Die neue Fachrichtung ermöglicht es Unternehmen, qualifizierten Nachwuchs von Beginn an bedarfsgerecht auszubilden oder aber Fachkräfte nach erfolgreich abgeschlossener Ausbildung wie dem Verfahrensmechaniker Glas eine interessante Perspektive im Unternehmen zu bieten. Mit dieser aktiven Form der Personalentwicklung steigern Arbeitgeber ihre Attraktivität und tragen zur Mitarbeiterbindung und -entwicklung bei. Zudem besteht bisher eine Lücke zwischen dem beruflichen Bildungswesen und einem eher theoretisch ausgerichteten akademischen Studium.

Mittlerweile erhält die neue Fachrichtung bundesweit und darüber hinaus Aufmerksamkeit. Die HSW arbeitet eng mit Unternehmen zusammen und bildet gemeinsam akademisch gebildete Praktiker aus, die eine solide technisch-naturwissenschaftliche Grundbildung, aber auch die nötigen Kenntnisse im Betrieb erwerben. Bisher kooperieren die SCHOTT AG, die Ardagh Group, O-I GLASSPACK GmbH & Co. KG, Noelle + von Campe Glashütte, Schollglas und die EuropTec GmbH mit der HSW. Weitere Unternehmen aus der Glasbranche haben mit der Hochschule bereits Kontakt aufgenommen.

Vermittlung technischer Kenntnisse

Studierende der Fachrichtung Glastechnik erfahren und erlernen wichtige naturwissenschaftliche Grundlagen wie Physik, Werkstoffkunde, Qualitätswesen und auch Produktionsprozesse. Fachrichtungsspezifisch bietet die HSW zusätzlich Module wie Spezifische Werkstoffkunde und -analyse, Glasverfahrenstechnik sowie Energie- und Umweltmanagement an.
Im Rahmen des Moduls Spezifische Werkstoffkunde setzen sich Studierende mit den Besonderheiten des Werkstoffes Glas sowie mit seinen physikalischen Eigenschaften auseinander. Im Modul Glasverfahrenstechnik werden die Herstellverfahren und Prozessabläufe vertieft. Darüber hinaus wird die Verarbeitung und Veredelung von Glas beleuchtet. Herstellung und Anwendung ergeben so ein gesamtes Bild des Glases.

Berufsbegleitender Bachelorstudiengang Wirtschaftsingenieurwesen

Für Industriemeister mit der Fachrichtung Metall oder Chemie, die sich sowohl fachlich als auch persönlich weiterentwickeln wollen, bietet die HSW den neuen berufsbegleitenden Studiengang Wirtschaftsingenieurwesen an. Mit einem berufsbegleitenden Studium besteht nun die Möglichkeit, diese wissenschaftlich zu reflektieren und das, ohne auf den Job und das damit verbundene Einkommen verzichten zu müssen.

Anrechnung vorab erbrachter Leistungen

Der berufsbegleitende Studiengang zum Wirtschaftsingenieur dauert üblicherweise acht Semester. Durch vorab abgeschlossene Fortbildung zum Industriemeister Metall oder Chemie ist eine Anrechnung einzelner Studieninhalte möglich. Insgesamt sieben Module des Studiengangs kann die HSW pauschal anrechnen. Die Studienzeit verkürzt sich dadurch auf sechs Semester (drei Jahre). Damit werden die wirtschaftswissenschaftlichen und technisch-ingenieurwissenschaftlichen Kenntnisse aus der Meisterfortbildung, die zum großen Teil auch mit einer praktischen Berufserfahrung einhergehen, direkt in das Studium eingebunden. Weitere vorab erbrachte Leistungen werden bei Bedarf individuell überprüft und können an der HSW ebenfalls anerkannt werden.

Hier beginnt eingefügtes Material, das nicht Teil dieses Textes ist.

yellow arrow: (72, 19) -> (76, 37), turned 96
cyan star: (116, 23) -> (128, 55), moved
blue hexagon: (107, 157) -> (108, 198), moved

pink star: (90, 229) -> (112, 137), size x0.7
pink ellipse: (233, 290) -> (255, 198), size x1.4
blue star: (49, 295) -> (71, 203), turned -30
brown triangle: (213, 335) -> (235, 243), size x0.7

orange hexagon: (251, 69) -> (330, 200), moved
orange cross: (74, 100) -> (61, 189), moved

Interessante Tätigkeitsfelder

Das duale oder berufsbegleitende Bachelorstudium Wirtschaftsingenieurwesen bereitet Studierende optimal auf berufliche Tätigkeiten vor, für die die Anwendung technischer und betriebswirtschaftlicher Kenntnisse, Fähigkeiten und Methoden notwendig ist. Dazu gehören auch fachübergreifende Qualifikationen. Als Wirtschaftsingenieur sind Absolventen im Umgang mit typischen Produktionsmaschinen und ihrer Wirkungsweise geübt.

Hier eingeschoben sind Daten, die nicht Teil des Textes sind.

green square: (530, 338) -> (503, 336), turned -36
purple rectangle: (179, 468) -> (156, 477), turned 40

Sie können verschiedene mechanische, elektronische und werkstoffkundliche Zusammenhänge in der Praxis zuordnen. Im Anschluss des Studiums sind Absolventen in der Lage den Betriebsleiter beim Fertigungsprozess zu unterstützen und als Produktmanager oder im technischen Vertrieb (Kundenberatung) zu arbeiten. Aber auch der technische Einkauf oder die Materialwirtschaft sind mögliche Einsatzgebiete, denn als Wirtschaftsingenieur haben sie die Fähigkeit technisches Wissen mit betriebswirtschaftlichen Prozessen zu verbinden. Und genau das wird heute immer wichtiger!